Большое спасибо, эрэа
katarsis, эрэа
Convollar! С друидом жестоко, даже жалко стало, хоть он и урод. Не надо было ему злить богиню.
Ну, а остальных будут судить люди и собственная совесть, у кого она есть. Они (по крайней мере, те, кого показали) уже поняли, что воспользовались гнусным средством, а теперь есть шанс догадаться, что и цель никуда не годилась. Но даже если их казнят, они, конечно, легко отделались по сравнению с друидом.
Не надо было. И спекулировать на именах погибших воинов, даже не поинтересовавшись, что они сами думают на этот счет - тоже не надо было.
У остальных шанс переосмыслить свои ошибки есть. Поэтому тени им, можно сказать, только мягко советовали.
Вообще-то, Морриган кое-что говорила Карломану о будущей судьбе заговорщиков.

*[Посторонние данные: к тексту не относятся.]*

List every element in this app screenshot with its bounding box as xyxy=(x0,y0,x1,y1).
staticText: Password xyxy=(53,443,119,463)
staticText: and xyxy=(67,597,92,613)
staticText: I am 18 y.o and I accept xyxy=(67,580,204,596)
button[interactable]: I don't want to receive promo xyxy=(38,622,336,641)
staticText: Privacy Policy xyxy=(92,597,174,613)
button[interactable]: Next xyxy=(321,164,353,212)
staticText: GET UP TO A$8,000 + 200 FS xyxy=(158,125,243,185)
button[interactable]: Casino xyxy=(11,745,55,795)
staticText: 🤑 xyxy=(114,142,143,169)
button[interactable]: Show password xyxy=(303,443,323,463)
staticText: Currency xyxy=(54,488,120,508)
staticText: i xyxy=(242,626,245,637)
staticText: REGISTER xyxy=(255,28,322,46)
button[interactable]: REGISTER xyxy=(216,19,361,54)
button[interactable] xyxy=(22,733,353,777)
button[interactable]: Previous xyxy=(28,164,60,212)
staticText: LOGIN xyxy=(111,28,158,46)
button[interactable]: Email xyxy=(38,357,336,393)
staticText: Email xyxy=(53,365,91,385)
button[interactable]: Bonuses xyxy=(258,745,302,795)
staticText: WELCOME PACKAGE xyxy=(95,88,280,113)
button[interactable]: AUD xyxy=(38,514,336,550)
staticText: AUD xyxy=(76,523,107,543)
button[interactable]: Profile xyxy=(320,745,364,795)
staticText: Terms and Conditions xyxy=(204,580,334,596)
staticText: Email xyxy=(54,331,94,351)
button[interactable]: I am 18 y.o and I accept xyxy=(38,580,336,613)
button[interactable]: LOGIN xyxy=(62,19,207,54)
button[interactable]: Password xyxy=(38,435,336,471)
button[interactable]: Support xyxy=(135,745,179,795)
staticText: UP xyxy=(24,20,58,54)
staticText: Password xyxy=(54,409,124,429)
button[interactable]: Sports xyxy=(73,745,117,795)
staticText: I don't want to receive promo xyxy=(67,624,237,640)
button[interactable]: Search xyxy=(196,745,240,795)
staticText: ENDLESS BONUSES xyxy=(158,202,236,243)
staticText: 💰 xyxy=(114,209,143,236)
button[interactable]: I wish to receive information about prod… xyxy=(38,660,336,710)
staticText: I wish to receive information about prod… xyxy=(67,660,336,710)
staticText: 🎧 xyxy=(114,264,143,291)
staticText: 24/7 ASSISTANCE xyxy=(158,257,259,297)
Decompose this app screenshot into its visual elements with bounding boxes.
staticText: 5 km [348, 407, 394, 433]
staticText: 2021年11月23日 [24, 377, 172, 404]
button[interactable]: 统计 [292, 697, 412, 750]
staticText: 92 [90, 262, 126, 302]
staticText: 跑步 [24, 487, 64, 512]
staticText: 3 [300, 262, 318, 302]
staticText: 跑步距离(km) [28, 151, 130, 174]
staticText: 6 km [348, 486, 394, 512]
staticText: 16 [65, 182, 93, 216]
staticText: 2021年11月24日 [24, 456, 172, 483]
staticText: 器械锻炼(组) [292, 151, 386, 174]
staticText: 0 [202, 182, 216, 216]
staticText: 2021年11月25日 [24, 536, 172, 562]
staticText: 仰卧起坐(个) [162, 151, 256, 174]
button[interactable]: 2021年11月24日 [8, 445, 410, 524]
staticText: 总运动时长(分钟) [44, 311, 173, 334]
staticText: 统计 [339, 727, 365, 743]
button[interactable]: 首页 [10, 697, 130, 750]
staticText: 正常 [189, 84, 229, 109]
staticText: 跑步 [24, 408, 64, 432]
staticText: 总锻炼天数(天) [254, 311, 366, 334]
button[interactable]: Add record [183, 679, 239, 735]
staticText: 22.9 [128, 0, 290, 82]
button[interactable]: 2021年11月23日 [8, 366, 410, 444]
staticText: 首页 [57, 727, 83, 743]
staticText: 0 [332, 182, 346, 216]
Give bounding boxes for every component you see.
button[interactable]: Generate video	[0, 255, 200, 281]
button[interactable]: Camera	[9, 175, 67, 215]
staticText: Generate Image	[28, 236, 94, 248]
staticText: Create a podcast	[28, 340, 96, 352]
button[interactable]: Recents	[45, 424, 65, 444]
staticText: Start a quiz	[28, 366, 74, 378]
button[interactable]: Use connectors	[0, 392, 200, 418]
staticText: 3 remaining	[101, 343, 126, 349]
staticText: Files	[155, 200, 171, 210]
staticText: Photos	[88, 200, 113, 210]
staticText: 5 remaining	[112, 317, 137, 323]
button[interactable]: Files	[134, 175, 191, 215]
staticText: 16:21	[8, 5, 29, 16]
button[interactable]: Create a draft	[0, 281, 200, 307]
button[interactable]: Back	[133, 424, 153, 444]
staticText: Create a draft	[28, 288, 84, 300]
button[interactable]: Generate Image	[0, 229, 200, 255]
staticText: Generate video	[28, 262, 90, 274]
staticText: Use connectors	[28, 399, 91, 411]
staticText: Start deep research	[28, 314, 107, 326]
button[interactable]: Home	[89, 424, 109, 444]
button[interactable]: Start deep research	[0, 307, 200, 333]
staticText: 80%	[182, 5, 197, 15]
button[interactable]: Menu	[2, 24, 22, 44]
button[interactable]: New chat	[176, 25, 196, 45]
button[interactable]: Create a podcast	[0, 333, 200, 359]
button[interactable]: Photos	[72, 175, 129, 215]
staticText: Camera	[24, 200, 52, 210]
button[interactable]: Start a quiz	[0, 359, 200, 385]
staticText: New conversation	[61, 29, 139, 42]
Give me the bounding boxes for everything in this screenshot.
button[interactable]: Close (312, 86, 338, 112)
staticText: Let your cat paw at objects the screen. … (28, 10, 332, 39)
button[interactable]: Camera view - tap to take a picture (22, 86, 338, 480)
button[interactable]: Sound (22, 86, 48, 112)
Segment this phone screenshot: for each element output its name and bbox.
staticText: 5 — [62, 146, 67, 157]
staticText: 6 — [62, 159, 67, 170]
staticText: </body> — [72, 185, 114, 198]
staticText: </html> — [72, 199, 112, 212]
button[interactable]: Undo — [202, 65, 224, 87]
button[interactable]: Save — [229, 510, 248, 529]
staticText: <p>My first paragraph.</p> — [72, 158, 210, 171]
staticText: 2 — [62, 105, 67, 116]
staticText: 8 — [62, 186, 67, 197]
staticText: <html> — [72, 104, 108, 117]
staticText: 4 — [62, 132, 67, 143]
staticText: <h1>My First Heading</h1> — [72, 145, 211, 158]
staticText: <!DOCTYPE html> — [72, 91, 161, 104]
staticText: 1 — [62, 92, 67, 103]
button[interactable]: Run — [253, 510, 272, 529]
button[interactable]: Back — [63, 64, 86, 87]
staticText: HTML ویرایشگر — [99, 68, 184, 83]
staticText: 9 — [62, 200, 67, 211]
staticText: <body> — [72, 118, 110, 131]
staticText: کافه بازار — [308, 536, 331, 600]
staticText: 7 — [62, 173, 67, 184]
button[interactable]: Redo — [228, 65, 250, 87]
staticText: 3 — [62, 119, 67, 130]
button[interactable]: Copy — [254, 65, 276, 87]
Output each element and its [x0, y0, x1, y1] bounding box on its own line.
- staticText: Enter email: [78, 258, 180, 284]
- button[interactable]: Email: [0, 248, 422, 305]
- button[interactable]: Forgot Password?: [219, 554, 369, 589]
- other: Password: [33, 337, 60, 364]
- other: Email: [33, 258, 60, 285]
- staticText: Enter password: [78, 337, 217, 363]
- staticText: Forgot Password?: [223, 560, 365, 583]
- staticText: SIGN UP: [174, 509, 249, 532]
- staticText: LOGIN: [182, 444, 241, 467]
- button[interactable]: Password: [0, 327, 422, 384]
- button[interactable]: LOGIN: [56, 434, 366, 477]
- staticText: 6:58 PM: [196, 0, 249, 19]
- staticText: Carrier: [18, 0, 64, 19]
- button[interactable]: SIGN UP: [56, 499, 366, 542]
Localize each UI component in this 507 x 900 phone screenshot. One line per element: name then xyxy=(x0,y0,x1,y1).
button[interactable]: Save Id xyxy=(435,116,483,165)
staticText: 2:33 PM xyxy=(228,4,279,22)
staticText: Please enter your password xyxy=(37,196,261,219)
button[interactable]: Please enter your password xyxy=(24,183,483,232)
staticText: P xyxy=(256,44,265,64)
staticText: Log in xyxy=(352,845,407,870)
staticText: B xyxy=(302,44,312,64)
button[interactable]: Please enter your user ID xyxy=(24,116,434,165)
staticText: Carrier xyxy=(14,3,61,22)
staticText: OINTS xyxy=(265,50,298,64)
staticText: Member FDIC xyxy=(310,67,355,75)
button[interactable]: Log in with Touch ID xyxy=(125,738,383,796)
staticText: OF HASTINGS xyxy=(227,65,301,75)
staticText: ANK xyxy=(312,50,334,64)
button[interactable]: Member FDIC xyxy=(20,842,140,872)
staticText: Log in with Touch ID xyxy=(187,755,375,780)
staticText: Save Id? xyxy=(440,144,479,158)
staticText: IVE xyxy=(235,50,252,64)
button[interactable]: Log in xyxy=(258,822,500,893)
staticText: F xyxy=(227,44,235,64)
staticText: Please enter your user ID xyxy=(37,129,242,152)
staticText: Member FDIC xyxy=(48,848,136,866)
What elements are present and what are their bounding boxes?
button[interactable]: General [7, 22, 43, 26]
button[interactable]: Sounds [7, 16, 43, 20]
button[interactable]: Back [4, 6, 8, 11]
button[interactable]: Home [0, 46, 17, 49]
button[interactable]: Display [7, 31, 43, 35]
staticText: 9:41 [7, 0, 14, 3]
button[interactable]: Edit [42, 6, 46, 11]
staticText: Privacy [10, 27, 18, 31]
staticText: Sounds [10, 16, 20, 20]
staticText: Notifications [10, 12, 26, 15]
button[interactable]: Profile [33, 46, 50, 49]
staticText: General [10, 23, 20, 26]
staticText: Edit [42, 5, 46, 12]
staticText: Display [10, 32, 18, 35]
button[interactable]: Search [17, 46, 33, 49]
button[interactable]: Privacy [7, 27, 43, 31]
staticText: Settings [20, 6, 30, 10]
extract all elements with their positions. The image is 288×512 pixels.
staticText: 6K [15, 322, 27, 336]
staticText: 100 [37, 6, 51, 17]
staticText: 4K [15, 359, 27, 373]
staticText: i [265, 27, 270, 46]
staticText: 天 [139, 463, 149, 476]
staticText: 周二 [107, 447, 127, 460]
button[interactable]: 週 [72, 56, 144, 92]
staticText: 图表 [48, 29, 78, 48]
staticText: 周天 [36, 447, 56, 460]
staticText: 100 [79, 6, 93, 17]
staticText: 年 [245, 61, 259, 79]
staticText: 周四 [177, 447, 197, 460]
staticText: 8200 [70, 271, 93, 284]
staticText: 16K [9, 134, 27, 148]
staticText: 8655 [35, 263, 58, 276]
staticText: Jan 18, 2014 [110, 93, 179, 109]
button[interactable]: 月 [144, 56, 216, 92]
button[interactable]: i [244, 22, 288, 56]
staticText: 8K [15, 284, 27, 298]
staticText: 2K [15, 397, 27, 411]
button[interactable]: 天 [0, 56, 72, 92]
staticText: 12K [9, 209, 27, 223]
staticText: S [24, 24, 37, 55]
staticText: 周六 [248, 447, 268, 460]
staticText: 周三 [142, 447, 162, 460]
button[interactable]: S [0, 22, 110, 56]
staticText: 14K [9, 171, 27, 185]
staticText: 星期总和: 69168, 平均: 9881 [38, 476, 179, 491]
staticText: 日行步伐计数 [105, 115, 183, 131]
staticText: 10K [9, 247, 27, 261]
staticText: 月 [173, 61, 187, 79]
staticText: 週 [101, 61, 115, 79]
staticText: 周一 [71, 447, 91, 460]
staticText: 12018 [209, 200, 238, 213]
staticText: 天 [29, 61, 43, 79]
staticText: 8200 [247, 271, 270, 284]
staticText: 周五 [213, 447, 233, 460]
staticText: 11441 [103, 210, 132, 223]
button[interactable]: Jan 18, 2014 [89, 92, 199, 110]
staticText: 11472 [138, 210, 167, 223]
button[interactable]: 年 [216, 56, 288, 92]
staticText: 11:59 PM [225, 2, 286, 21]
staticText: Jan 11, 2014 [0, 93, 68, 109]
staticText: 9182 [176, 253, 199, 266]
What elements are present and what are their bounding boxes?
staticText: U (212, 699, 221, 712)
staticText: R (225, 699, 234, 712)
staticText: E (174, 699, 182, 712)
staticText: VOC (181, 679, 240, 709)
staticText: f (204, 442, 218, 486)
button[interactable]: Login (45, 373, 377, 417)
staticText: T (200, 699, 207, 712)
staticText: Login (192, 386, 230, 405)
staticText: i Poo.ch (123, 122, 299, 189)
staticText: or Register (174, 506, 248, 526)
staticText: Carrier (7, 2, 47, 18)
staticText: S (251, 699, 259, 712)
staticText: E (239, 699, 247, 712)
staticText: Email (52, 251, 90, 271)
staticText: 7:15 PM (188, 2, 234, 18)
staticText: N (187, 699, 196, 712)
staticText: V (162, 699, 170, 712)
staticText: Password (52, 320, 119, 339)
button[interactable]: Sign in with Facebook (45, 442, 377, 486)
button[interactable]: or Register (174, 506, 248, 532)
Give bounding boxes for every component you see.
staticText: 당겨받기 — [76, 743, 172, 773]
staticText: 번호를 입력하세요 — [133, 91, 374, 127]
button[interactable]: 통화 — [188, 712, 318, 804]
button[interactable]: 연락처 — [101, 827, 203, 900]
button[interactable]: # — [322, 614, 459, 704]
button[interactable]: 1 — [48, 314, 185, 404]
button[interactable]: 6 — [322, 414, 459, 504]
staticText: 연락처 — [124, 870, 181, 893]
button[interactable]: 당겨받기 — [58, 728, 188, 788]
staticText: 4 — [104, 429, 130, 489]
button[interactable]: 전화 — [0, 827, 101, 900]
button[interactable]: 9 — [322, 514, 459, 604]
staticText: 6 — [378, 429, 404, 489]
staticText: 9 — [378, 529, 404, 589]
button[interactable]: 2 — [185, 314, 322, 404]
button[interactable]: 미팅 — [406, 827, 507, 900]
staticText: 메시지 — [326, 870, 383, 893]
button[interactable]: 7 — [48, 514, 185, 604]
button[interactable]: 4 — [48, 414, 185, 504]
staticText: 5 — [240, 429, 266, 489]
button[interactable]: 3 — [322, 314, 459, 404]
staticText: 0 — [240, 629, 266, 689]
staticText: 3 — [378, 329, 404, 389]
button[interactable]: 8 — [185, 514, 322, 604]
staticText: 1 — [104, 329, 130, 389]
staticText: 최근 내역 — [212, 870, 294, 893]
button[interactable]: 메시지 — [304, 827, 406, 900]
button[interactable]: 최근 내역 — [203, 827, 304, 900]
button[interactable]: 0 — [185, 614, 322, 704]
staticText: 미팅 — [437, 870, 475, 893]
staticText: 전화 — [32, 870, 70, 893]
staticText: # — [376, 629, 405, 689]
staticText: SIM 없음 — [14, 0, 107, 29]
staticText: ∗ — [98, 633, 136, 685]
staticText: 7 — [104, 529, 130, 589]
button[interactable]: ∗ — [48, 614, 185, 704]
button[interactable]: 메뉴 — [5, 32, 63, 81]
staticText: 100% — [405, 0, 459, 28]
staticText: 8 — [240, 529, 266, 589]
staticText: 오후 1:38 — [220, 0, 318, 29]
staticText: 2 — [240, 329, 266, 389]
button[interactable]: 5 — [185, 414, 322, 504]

Да, это не тот случай, когда цель оправдывает средство. Скорее наоборот, здесь средство надругалось над целью. К тому же у друида цель была вовсе не благополучии народа Арморики, а в желании вернуть былую власть - как, впрочем, и у верховного друида. Однако считать сторонников партии меча предателями я бы не стала. Друид-отступник, да, его можно отнести к этой малопочтенной категории, но не тех, кто пытался сделать Арморику независимым государством. В данной ситуации их можно обвинить в неумении оценивать политическую обстановку, соотношение сил, нежелание думать о неизбежных последствиях, безусловно, тяжёлых. Их даже в безумии можно обвинить, но не в предательстве. Потому что, с какой стороны не посмотри, Арморика государство вассальное по отношению к Арвернии. И в Дурокортере немало людей, готовых расправится с непокорным вассалом. Начиная с короля, и не говоря уж о его матушке и таких как Ги Верденнский и орден данариев. Тут всё не так просто и не так однозначно. Сколько времени старцы в Чаор-на-Ри решали, как быть с вестями о беспорядках в столице? Разве это равноправные отношения? Это отношения вассала и сюзерена. А сюзерен мечтает о Священном походе и войне с альвами. Как мило! А людей, которые погибнут при этом, можно не считать.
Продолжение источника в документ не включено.